> **WORK INSTRUCTIONS**
Beginning with the line where "ubmenu toggle" appears, retype every remaining line of the data below, both the first and last included.

Segment Open

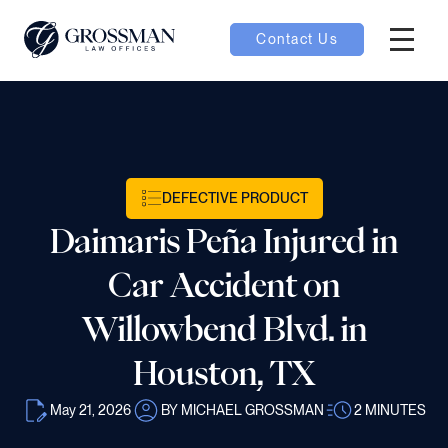
Contact Us
Hambur
nu toggle
ubmenu toggle
DEFECTIVE PRODUCT
Daimaris Peña Injured in
 toggle
Car Accident on
Willowbend Blvd. in
Houston, TX
oggle
May 21, 2026
BY MICHAEL GROSSMAN
2
MINUTES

Segment Closed

> **ANSWER TO THIS EXERCISE**
ubmenu toggle
DEFECTIVE PRODUCT
Daimaris Peña Injured in
 toggle
Car Accident on
Willowbend Blvd. in
Houston, TX
oggle
May 21, 2026
BY MICHAEL GROSSMAN
2
MINUTES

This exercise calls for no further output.